**Exercise instructions:** The answer must be every line of the records below that contains the word "трагедии".

Dataset items
------------

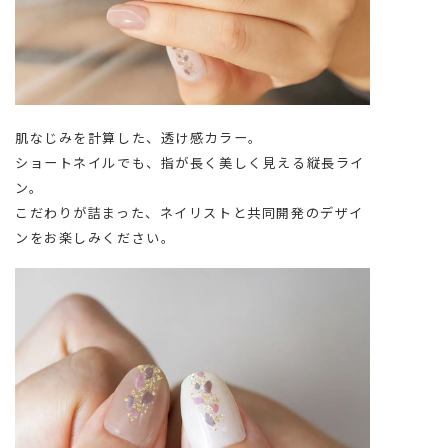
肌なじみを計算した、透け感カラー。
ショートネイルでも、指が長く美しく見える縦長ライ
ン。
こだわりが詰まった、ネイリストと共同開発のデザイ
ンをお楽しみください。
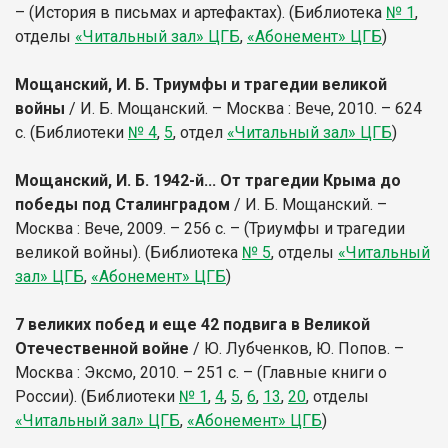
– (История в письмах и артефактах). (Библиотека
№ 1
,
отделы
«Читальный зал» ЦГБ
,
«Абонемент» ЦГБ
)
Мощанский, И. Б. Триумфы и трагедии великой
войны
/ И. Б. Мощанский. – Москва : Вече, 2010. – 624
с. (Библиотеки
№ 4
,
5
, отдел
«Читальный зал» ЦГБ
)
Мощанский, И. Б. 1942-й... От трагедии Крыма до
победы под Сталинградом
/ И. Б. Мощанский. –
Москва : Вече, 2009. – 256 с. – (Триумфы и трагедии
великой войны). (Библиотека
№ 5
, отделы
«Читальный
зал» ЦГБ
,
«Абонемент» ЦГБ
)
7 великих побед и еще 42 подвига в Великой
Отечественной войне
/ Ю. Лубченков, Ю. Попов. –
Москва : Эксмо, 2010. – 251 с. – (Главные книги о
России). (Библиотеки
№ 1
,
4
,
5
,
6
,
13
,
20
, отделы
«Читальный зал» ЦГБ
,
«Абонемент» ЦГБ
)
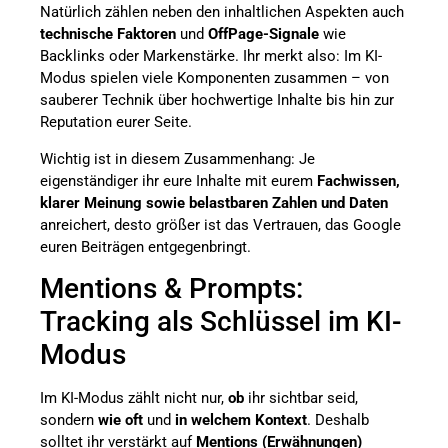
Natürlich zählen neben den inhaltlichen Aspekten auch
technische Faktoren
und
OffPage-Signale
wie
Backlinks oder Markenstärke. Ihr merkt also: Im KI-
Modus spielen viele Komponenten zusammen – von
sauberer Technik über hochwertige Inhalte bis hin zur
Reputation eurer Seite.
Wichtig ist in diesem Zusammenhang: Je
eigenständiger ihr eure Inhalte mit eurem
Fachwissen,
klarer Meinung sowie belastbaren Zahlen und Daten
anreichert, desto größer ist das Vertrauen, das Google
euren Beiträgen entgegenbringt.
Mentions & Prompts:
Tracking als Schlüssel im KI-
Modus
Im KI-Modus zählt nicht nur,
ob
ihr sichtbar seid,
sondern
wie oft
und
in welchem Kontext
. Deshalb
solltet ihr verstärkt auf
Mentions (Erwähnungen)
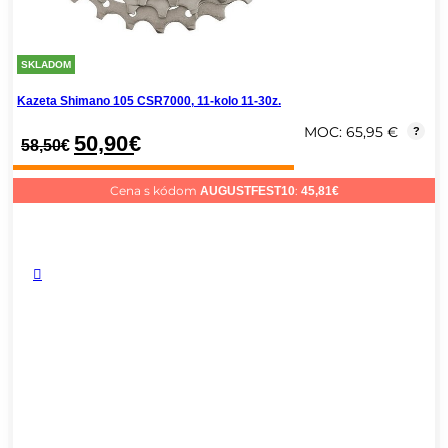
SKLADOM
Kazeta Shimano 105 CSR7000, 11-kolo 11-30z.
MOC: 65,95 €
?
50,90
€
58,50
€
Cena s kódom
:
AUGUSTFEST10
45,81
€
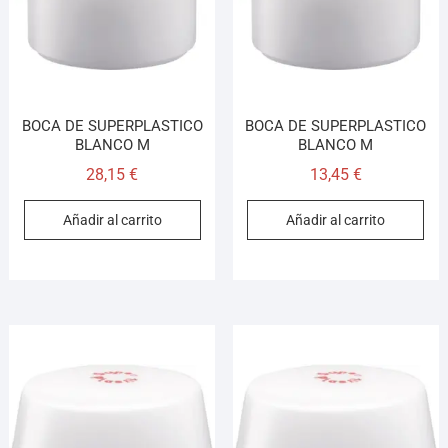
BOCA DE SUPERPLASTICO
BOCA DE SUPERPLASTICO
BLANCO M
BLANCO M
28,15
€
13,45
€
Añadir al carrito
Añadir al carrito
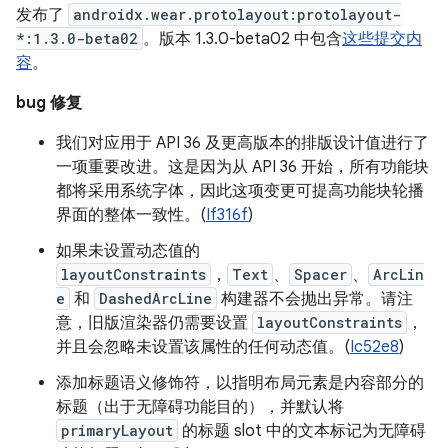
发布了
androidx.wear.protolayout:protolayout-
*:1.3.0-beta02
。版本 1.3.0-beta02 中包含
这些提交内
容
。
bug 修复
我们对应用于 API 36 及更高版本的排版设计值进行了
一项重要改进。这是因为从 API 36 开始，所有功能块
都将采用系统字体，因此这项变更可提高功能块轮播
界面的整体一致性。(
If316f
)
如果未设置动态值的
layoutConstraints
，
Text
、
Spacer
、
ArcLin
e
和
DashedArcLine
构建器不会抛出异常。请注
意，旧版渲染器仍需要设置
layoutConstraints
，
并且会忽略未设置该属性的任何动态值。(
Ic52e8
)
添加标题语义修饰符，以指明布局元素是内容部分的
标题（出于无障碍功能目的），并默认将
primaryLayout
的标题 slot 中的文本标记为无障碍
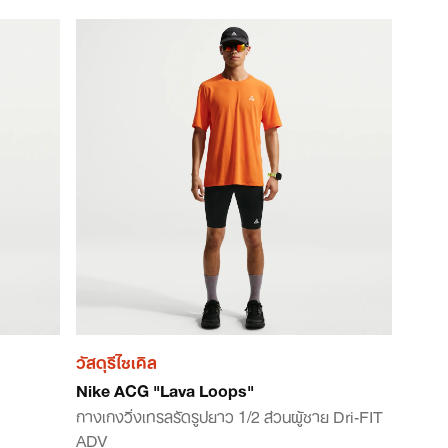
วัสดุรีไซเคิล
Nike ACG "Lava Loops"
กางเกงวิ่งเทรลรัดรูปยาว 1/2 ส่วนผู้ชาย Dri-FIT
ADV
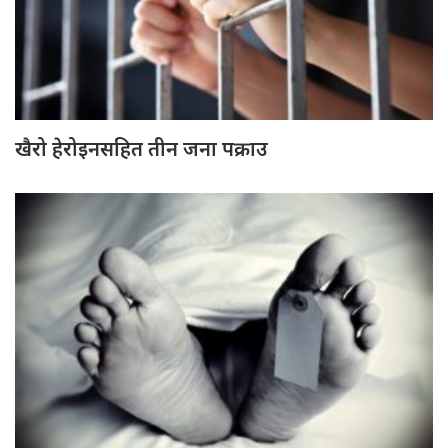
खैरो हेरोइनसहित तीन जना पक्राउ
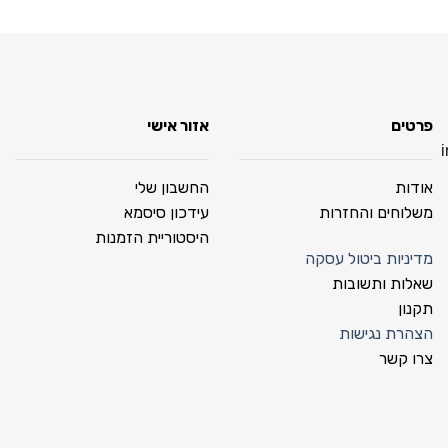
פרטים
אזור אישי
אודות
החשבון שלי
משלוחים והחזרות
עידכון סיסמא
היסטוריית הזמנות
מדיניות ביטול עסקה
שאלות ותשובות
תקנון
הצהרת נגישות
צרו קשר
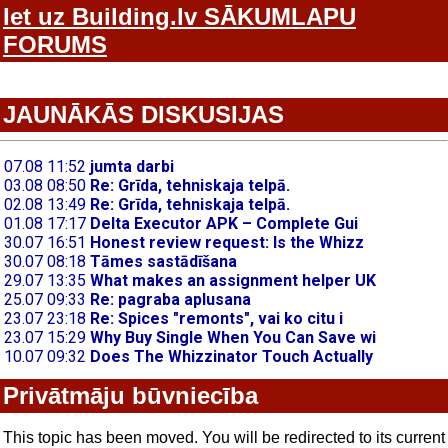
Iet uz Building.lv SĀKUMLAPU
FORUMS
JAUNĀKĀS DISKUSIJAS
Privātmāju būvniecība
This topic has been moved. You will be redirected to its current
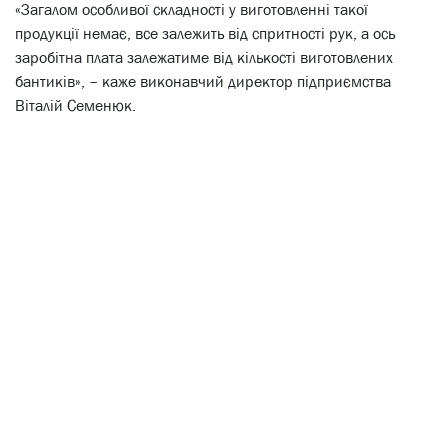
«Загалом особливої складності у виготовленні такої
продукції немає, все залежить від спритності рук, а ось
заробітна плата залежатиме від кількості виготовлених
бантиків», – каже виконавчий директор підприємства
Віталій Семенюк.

------------

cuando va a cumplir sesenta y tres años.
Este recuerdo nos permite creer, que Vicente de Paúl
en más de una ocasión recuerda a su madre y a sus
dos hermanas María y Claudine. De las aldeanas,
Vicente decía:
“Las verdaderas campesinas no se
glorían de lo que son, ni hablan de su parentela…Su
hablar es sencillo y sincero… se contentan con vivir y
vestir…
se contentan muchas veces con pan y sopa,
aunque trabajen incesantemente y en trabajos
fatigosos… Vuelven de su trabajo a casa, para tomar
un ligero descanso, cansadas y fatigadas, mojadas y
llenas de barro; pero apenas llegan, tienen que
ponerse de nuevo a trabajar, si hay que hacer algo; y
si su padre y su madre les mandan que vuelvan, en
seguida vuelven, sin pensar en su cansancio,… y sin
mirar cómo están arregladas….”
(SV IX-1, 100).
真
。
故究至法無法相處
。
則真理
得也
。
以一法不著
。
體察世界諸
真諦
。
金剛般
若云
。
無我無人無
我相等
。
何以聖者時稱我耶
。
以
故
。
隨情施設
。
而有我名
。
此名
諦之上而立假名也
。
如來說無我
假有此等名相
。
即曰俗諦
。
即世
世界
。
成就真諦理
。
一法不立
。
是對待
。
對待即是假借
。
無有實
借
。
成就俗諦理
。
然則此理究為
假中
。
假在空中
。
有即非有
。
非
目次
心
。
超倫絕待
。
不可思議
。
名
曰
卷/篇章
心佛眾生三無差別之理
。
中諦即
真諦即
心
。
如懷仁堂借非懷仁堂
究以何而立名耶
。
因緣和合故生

------------

**Response to this task:**
Мощанский, И. Б. Триумфы и трагедии великой
Мощанский, И. Б. 1942-й... От трагедии Крыма до
Москва : Вече, 2009. – 256 с. – (Триумфы и трагедии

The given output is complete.